Washington, D.C. September 20, 2011 -- The National Sustainable Agriculture Coalition urged the congressional deficit reduction or super committee today to take a policy and reform-oriented approach to reducing total farm bill spending while renewing investments in underfunded areas including new farmers, rural development, conservation, renewable energy, agricultural research, and new market development.

The NSAC letter to the Committee urged them to resist further cuts to farm conservation beyond the $2 billion Congress has already cut since the 2008 Farm Bill, to place hard caps on farm commodity and crop and revenue insurance subsidies, to end subsidies for the conversion of prime grasslands, to renew funding for critical mandatory farm bill programs that have no secured baselines after the end of the current farm bill cycle in 2012, and to protect anti-hunger programs from cuts.

A more detailed nine page document accompanies the letter and includes the full scope of the NSAC farm bill budget proposal.

NSAC Policy Director Ferd Hoefner contrasted the NSAC view with the farm bill cuts proposed by President Obama yesterday:

The Obama proposal holds promise, especially in the call for the end of direct payments. The farm bill cuts the President offered, however, are disproportionate to the size of the farm bill budget relative to total federal mandatory spending. In addition to the unfair size of the cut, the Administration proposal has three other problems.

First, the Administration would cut direct payments without offering a new alternative safety net proposal, even while proposing to leave a largely failed disaster program in place at a very substantial total cost equaling roughly half of the total savings. Disaster assistance should be built into the new safety net at a significantly lower cost, and eliminated as a free-standing program.

Second, all of the subsidies they do propose to leave in place are available without any effective limit on the size of the subsidy any one farm can receive.
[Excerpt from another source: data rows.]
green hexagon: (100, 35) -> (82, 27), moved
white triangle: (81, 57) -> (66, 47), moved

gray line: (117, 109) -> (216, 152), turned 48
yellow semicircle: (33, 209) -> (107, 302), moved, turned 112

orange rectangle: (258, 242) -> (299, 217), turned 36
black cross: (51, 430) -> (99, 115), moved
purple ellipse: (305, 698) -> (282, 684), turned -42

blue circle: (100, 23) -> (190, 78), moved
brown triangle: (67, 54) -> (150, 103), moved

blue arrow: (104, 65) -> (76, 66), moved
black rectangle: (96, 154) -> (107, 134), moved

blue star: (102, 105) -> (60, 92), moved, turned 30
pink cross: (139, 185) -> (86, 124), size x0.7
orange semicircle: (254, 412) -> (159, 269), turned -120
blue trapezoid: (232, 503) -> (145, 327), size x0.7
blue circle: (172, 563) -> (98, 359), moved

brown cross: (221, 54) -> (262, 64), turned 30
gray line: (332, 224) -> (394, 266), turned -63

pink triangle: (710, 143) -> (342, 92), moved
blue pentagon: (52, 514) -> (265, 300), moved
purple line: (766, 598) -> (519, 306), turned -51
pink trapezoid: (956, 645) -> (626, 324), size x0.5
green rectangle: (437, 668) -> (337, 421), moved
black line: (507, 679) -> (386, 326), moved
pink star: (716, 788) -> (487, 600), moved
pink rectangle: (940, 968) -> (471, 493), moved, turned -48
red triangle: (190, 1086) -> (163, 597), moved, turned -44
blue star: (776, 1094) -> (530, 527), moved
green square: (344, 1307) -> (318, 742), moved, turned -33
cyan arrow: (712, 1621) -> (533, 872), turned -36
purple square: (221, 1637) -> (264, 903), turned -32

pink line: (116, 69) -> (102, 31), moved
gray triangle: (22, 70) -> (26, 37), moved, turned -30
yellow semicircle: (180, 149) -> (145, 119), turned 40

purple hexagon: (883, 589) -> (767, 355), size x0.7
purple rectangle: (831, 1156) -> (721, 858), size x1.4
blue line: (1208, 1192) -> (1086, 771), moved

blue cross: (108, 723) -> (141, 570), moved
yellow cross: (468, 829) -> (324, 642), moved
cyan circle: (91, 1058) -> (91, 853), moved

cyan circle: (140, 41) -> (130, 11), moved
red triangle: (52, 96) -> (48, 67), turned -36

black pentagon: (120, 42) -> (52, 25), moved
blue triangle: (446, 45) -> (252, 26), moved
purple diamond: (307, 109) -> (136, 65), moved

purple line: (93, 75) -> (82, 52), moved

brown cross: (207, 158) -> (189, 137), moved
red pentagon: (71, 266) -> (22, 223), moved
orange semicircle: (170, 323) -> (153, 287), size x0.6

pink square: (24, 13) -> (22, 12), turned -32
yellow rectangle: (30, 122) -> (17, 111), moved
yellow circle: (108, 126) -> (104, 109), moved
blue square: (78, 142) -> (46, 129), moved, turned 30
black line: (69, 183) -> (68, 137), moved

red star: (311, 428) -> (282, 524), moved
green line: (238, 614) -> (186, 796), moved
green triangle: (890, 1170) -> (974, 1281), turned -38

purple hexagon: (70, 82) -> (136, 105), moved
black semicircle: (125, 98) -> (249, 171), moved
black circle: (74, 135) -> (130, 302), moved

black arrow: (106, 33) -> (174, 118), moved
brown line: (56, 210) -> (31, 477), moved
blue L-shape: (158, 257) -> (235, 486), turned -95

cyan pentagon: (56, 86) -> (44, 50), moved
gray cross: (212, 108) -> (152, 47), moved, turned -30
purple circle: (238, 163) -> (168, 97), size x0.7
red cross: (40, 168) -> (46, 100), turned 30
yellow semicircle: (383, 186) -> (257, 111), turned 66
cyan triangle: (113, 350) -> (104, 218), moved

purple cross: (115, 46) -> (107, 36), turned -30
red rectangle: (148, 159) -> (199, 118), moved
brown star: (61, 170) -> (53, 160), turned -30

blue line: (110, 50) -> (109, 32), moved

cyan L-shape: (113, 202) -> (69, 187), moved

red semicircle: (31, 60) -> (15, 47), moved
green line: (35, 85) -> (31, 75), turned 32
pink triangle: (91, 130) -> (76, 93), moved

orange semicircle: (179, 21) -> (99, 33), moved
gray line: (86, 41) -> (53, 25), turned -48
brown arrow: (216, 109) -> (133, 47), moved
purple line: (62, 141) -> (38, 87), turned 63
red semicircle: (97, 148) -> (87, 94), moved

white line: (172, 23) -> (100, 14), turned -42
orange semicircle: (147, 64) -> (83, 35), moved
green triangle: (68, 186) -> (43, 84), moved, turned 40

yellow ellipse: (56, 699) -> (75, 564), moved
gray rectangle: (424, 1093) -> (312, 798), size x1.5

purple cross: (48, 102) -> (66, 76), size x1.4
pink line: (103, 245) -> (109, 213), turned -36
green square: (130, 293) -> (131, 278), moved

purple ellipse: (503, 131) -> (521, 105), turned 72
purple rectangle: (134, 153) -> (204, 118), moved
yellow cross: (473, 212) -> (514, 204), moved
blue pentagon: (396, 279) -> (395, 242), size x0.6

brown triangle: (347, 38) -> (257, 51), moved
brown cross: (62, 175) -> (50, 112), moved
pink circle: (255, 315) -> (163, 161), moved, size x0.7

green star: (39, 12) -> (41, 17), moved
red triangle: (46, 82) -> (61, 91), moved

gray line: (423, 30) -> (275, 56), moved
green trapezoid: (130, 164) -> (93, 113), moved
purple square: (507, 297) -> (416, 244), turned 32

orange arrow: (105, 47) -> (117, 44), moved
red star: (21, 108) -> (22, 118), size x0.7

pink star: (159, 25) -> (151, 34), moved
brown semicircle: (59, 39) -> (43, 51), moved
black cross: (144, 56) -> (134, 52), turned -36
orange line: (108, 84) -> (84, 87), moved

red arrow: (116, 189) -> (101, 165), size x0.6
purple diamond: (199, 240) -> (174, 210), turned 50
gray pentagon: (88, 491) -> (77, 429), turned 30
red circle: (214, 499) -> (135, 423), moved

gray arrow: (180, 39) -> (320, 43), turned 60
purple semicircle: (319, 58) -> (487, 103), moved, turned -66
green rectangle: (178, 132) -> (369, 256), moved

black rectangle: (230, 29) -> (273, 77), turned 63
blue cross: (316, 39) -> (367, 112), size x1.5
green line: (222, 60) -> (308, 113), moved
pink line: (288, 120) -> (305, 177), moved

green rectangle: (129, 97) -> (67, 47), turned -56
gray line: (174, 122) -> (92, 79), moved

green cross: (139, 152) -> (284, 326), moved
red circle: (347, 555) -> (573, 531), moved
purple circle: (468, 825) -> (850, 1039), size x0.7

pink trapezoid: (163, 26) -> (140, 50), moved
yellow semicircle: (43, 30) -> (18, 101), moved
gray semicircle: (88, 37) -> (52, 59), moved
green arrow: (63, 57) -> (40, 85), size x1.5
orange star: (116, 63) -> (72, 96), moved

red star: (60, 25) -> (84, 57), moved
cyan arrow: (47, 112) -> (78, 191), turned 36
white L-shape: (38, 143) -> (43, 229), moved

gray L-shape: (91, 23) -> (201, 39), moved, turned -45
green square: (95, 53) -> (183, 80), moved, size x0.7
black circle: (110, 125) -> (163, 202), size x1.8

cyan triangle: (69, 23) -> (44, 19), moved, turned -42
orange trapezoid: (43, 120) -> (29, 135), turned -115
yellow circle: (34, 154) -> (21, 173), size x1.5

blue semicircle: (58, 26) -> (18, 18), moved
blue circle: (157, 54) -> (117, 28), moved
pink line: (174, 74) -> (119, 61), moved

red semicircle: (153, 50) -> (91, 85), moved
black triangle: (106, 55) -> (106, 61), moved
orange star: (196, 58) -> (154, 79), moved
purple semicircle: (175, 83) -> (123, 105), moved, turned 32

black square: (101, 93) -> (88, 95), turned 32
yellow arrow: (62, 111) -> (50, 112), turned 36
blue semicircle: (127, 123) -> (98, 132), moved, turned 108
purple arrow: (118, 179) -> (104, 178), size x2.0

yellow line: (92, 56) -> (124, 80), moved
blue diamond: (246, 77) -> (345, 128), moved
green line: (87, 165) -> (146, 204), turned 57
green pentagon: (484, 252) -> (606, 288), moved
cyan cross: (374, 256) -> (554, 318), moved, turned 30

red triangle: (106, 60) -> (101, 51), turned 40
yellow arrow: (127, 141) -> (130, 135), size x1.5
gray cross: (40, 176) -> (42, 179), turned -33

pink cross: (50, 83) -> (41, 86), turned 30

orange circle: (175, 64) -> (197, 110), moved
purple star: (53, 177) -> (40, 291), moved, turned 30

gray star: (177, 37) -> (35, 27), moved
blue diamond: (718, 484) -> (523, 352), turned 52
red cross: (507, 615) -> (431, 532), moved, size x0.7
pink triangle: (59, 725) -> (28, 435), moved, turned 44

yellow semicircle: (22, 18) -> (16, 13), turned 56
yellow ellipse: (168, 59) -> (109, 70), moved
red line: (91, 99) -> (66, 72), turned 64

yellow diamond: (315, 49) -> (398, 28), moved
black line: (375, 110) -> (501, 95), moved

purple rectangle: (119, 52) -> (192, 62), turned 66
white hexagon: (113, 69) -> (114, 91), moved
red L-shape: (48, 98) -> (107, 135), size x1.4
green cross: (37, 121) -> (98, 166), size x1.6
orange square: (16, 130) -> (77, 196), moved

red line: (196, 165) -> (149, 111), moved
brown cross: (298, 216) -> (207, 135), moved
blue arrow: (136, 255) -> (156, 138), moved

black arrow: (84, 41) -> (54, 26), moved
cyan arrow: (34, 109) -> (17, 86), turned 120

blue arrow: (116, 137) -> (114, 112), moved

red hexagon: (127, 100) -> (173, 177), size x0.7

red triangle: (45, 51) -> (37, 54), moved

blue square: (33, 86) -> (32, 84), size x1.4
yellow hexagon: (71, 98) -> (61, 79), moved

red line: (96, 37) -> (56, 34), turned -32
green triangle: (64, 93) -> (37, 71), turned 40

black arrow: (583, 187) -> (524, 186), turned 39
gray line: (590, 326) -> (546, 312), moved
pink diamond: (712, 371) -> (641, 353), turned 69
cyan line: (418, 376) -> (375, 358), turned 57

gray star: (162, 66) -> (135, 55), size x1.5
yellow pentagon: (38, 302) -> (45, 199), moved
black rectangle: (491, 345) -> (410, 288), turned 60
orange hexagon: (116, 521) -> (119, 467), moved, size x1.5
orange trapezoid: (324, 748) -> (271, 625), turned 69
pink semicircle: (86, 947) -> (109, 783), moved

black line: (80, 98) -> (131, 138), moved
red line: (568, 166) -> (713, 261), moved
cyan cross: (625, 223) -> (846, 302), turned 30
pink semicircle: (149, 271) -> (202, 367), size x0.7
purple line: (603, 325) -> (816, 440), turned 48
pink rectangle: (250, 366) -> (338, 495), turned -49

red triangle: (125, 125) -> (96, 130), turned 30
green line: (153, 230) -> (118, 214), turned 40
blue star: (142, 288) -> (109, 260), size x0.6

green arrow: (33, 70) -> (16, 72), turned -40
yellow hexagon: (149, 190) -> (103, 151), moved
As such, they would focus the cuts on small and mid-sized farms, while allowing the largest farms continued access to the loopholes currently written into law to largely avoid the cuts that apply to everyone else.

Third, they do not take account of the dire need to put money into farm, food, and rural programs that create jobs, new business opportunities, and new healthy food options but that have shrinking or soon to be non-existent budgets.

The NSAC proposals by contrast would keep farm bill cuts at more equitable levels, target cuts so that the largest and wealthiest farms would actually have to contribute to deficit reduction, and align spending policies with widely supported public values with respect to increasing farm and rural economic opportunity, conserving natural resources and protecting the environment, and improving access to healthy food.